Source data —
——

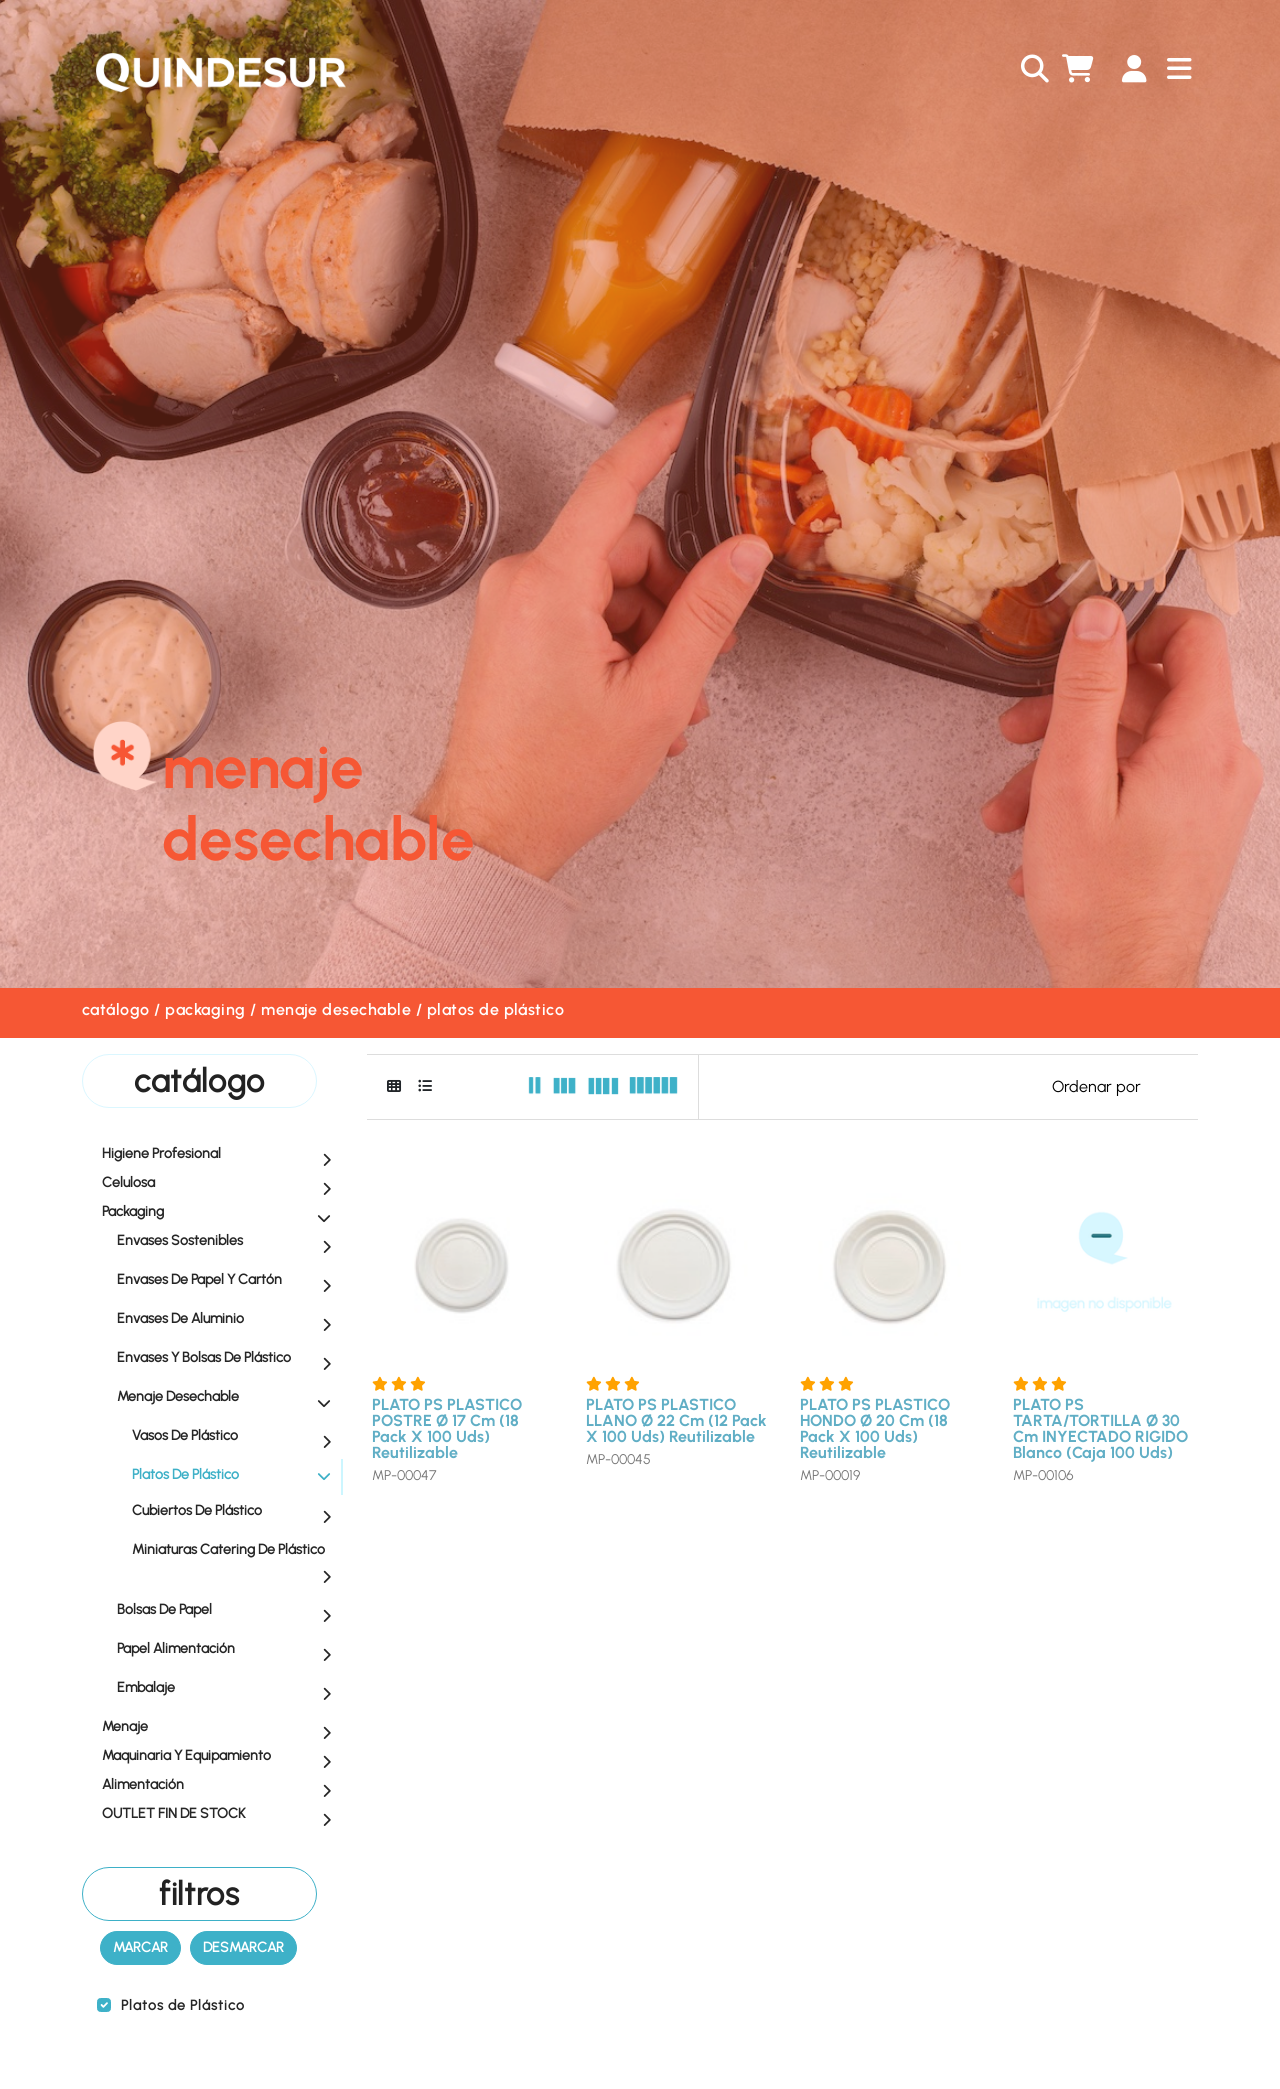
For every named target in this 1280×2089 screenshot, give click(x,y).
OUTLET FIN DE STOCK (221, 1815)
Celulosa (221, 1184)
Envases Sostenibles (229, 1242)
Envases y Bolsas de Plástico (229, 1359)
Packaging (205, 1009)
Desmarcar (243, 1947)
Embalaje (229, 1689)
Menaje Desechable (336, 1009)
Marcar (140, 1947)
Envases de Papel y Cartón (229, 1281)
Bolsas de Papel (229, 1611)
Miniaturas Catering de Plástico (236, 1562)
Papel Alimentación (229, 1650)
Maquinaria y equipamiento (221, 1757)
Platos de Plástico (496, 1009)
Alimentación (221, 1786)
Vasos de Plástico (236, 1437)
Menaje (221, 1728)
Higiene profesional (221, 1155)
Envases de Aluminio (229, 1320)
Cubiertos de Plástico (236, 1512)
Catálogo (116, 1009)
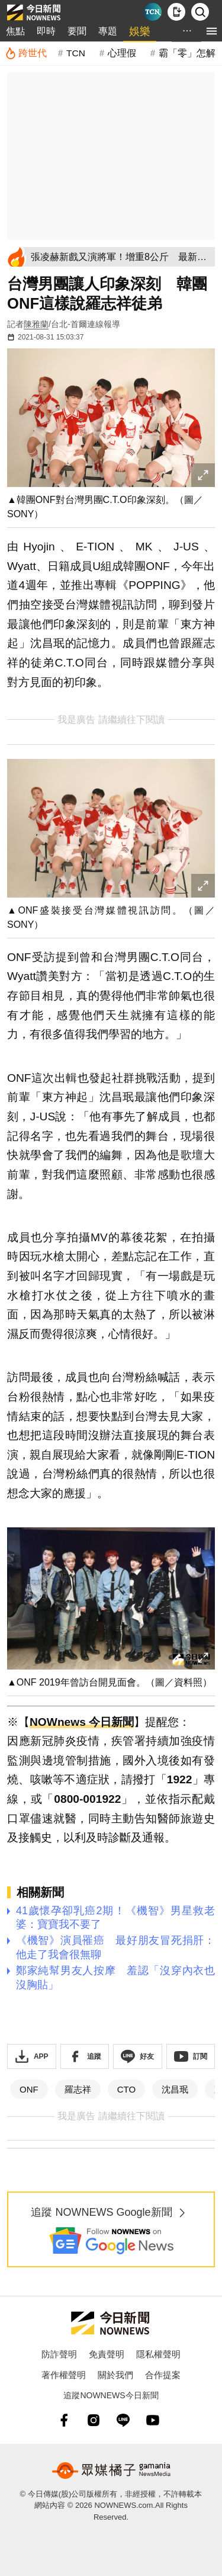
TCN (75, 53)
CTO (126, 2089)
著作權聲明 (63, 2374)
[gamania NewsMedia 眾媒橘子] (111, 2470)
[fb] (64, 2420)
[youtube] (153, 2420)
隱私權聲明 (158, 2354)
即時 (46, 31)
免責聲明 (106, 2354)
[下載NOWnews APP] (176, 12)
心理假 (122, 53)
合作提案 (163, 2374)
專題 (107, 31)
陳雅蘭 (36, 324)
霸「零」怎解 (187, 53)
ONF (29, 2089)
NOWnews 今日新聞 (82, 1722)
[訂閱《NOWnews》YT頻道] (190, 2056)
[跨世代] (26, 53)
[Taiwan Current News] (153, 12)
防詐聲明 (59, 2354)
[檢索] (200, 12)
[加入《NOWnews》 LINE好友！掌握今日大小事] (137, 2056)
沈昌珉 (175, 2089)
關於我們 (115, 2374)
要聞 (76, 31)
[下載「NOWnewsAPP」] (31, 2056)
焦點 (15, 31)
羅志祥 (78, 2089)
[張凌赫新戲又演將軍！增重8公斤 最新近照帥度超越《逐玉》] (121, 257)
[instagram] (93, 2420)
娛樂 (139, 31)
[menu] (211, 31)
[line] (123, 2420)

——

YOUR TASK —
Each line from the one holding "Menaje (221, 1728)" through the final line of the data needs to be transcribed exactly. Include both ends, skip the pictures, and add nothing.

FINISHED TASK —
Menaje (221, 1728)
Higiene profesional (221, 1155)
Envases de Aluminio (229, 1320)
Cubiertos de Plástico (236, 1512)
Catálogo (116, 1009)
TCN (75, 53)
CTO (126, 2089)
著作權聲明 (63, 2374)
[gamania NewsMedia 眾媒橘子] (111, 2470)
[fb] (64, 2420)
[youtube] (153, 2420)
隱私權聲明 (158, 2354)
即時 (46, 31)
免責聲明 (106, 2354)
[下載NOWnews APP] (176, 12)
心理假 (122, 53)
合作提案 (163, 2374)
專題 (107, 31)
陳雅蘭 (36, 324)
霸「零」怎解 (187, 53)
ONF (29, 2089)
NOWnews 今日新聞 (82, 1722)
[訂閱《NOWnews》YT頻道] (190, 2056)
[跨世代] (26, 53)
[Taiwan Current News] (153, 12)
防詐聲明 (59, 2354)
[檢索] (200, 12)
[加入《NOWnews》 LINE好友！掌握今日大小事] (137, 2056)
沈昌珉 (175, 2089)
關於我們 (115, 2374)
要聞 (76, 31)
[下載「NOWnewsAPP」] (31, 2056)
焦點 (15, 31)
羅志祥 (78, 2089)
[張凌赫新戲又演將軍！增重8公斤 最新近照帥度超越《逐玉》] (121, 257)
[instagram] (93, 2420)
娛樂 (139, 31)
[menu] (211, 31)
[line] (123, 2420)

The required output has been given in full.